Oh man, those are gonna look nice


----------



## Preacher Man (Mar 11, 2019)

buzzy said:


> That's going to be real nice. Great fined. Got some cherry burl to do that with just need to take the time. What are u going to coat it with?


I plan to use a couple of coats of this mineral oil and then finish it off with this conditioner.


----------



## Preacher Man (Mar 11, 2019)

smokin peachey said:


> Looks very nice Preacher Man. Let me know when you are ready for my address!


Ask and you shall receive. Check your PM.


----------



## indaswamp (Mar 11, 2019)

mike243 said:


> olive oil is what I have seen the old timers put on cutting boards


Yep. Olive oil... It has some antimicrobial properties and keeps the wood from absorbing meat juices..


----------



## indaswamp (Mar 11, 2019)

Preacher Man said:


> Ask and you shall receive. Check your PM.


This ^^^^^ is what I love about this site. Bunch of great people here!


----------



## buzzy (Mar 12, 2019)

Mineral oil is what I always use. Never tried the conditioner. Thanks for the heads up on that.


----------



## SmokinAl (Mar 12, 2019)

Are you going to make end grain boards!
They are really cool!
I have always used mineral oil on my boards, & it works just fine.
Al


----------



## retfr8flyr (Mar 12, 2019)

Those should look good, I have never seen Poplar used in a cutting board before, as it is such a soft wood, I will be interested in seeing how they hold up.


----------



## motolife313 (Mar 12, 2019)

Here’s mine it’s live edge . Apple that I cut out by hand and planned down from a apple tree that’s now smoking wood


----------



## Preacher Man (Mar 12, 2019)

SmokinAl said:


> Are you going to make end grain boards!
> They are really cool!
> I have always used mineral oil on my boards, & it works just fine.
> Al


I've thought about doing some end grain, but I honestly just like the look of the edge grain boards so much better.


----------



## Preacher Man (Mar 12, 2019)

retfr8flyr said:


> Those should look good, I have never seen Poplar used in a cutting board before, as it is such a soft wood, I will be interested in seeing how they hold up.
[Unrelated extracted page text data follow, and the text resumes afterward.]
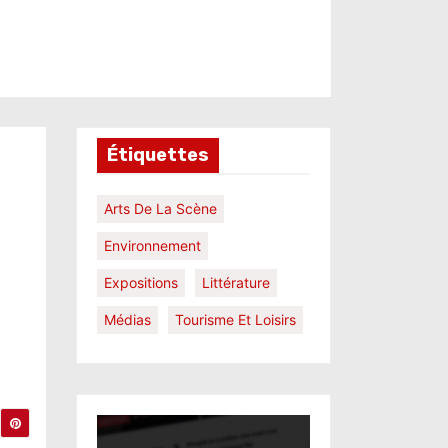
Étiquettes
Arts De La Scène
Environnement
Expositions
Littérature
Médias
Tourisme Et Loisirs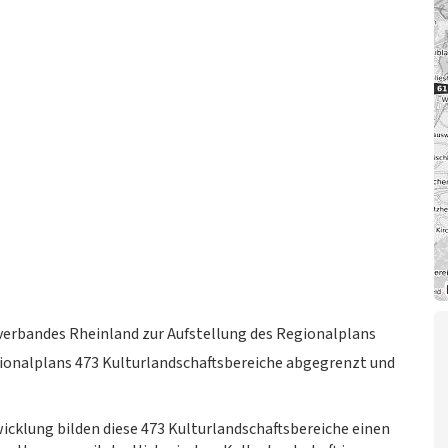
erbandes Rheinland zur Aufstellung des Regionalplans
ionalplans 473 Kulturlandschaftsbereiche abgegrenzt und
icklung bilden diese 473 Kulturlandschaftsbereiche einen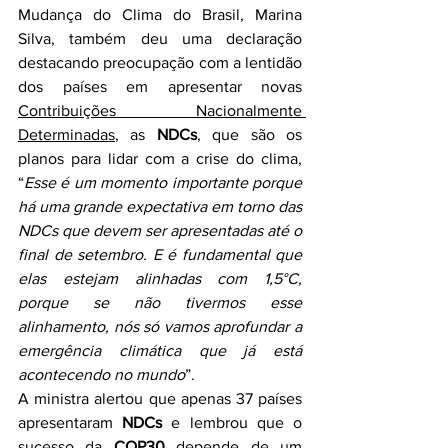
Mudança do Clima do Brasil, Marina 
Silva, também deu uma declaração 
destacando preocupação com a lentidão 
dos países em apresentar novas 
Contribuições Nacionalmente 
Determinadas
, as 
NDCs
, que são os 
planos para lidar com a crise do clima, 
“
Esse é um momento importante porque 
há uma grande expectativa em torno das 
NDCs que devem ser apresentadas até o 
final de setembro. E é fundamental que 
elas estejam alinhadas com 1,5°C, 
porque se não tivermos esse 
alinhamento, nós só vamos aprofundar a 
emergência climática que já está 
acontecendo no mundo
”.
A ministra alertou que apenas 37 países 
apresentaram 
NDCs
 e lembrou que o 
sucesso da 
COP30
 depende de um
I did research about using Poplar on cutting boards, and after reading all about it, I found that it's a lot like a brisket.
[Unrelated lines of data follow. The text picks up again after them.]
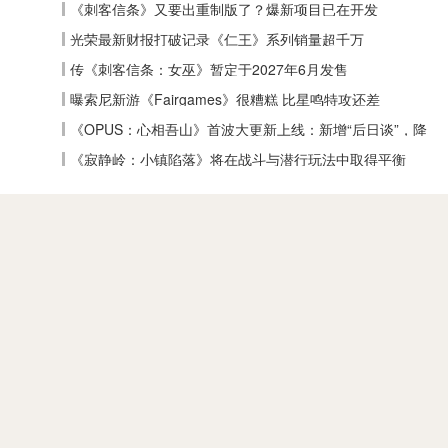
《刺客信条》又要出重制版了？爆新项目已在开发
光荣最新财报打破记录《仁王》系列销量超千万
传《刺客信条：女巫》暂定于2027年6月发售
曝索尼新游《Fairgames》很糟糕 比星鸣特攻还差
《OPUS：心相吾山》首波大更新上线：新增“后日谈”，降
低全收集难度
《寂静岭：小镇陷落》将在战斗与潜行玩法中取得平衡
If I have a choice brisket, sure I could get a better cut in prime, but my choice brisket will still twang my buds. 

So sure, there are better woods than Poplar, but the Poplar will still get the job done.

Plus, I picked up all of that wood for $5 total. Winner winner brisket dinner.


----------



## Preacher Man (Mar 12, 2019)

motolife313 said:


> Here’s mine it’s live edge . Apple that I cut out by hand and planned down from a apple tree that’s now smoking wood
> 
> 
> 
> ...


Good lookin' board there! I love the look of live edge stuff.


----------



## motolife313 (Mar 12, 2019)

5$ can’t beat that


----------



## chopsaw (Mar 12, 2019)

Preacher Man said:


> So sure, there are better woods than Poplar, but the Poplar will still get the job done.
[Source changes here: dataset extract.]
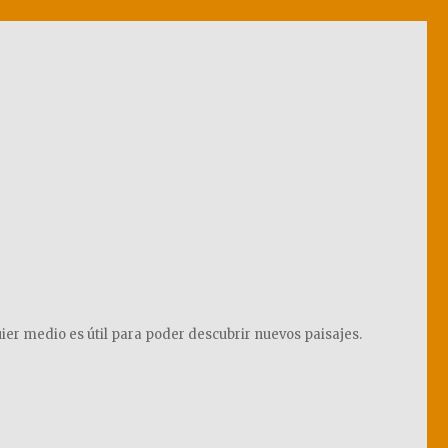
ier medio es útil para poder descubrir nuevos paisajes.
Been doing alot of this myself . Heck there's guys out there using cedar , and red wood .


----------



## indaswamp (Mar 12, 2019)

My uncle has a really nice wood shop. I ought to make me a cutting board from the scraps....


----------



## retfr8flyr (Mar 12, 2019)

I only make end grain boards for family and friends and usually use Maple, Walnut, or Cherry. My youngest daughter loves purple, so I made her one with Maple and Purpleheart. It came out fairly good.


----------



## motolife313 (Mar 12, 2019)

Do you guys use the boards when there that nice tho? Maybe just chop vegetables and not greasy meat?


----------



## Preacher Man (Mar 12, 2019)

motolife313 said:


> Do you guys use the boards when there that nice tho? Maybe just chop vegetables and not greasy meat?


I'll use my board for slicing. That's what it's made for.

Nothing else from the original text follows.